▸ **ASSIGNMENT**
Below are records; copy every line among them that contains the word "flare".

▸ **DATASET CONTENT**
---+---

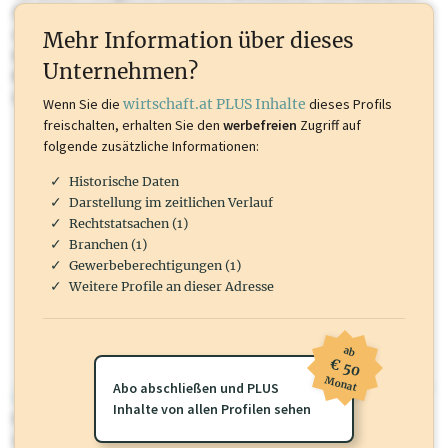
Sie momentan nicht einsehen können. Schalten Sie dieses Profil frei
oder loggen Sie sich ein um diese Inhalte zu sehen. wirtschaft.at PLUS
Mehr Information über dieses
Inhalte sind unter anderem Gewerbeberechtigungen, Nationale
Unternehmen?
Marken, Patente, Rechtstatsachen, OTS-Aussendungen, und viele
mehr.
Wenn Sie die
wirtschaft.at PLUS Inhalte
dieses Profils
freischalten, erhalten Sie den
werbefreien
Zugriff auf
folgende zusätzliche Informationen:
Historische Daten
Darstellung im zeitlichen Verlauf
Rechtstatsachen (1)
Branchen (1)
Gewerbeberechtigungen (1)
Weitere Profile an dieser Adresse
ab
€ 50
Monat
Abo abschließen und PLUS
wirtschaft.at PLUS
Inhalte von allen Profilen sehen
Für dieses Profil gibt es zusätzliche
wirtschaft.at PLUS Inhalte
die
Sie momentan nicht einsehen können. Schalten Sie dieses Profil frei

---+---

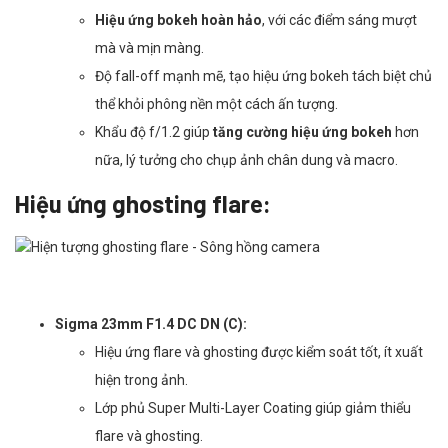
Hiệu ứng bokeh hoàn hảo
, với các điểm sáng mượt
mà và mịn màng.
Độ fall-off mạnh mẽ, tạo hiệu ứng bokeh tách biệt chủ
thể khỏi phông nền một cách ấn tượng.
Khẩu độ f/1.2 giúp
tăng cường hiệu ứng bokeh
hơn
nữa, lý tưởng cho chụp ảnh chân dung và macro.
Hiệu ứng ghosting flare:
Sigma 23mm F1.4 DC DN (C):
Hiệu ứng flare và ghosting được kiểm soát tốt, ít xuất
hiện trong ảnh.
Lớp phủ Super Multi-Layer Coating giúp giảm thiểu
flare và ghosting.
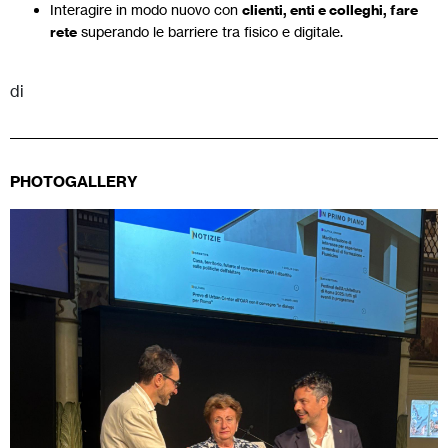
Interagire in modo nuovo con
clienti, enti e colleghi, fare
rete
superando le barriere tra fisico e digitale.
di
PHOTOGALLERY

---+---

▸ **TASK SOLUTION**
Hiệu ứng ghosting flare:
Hiệu ứng flare và ghosting được kiểm soát tốt, ít xuất
flare và ghosting.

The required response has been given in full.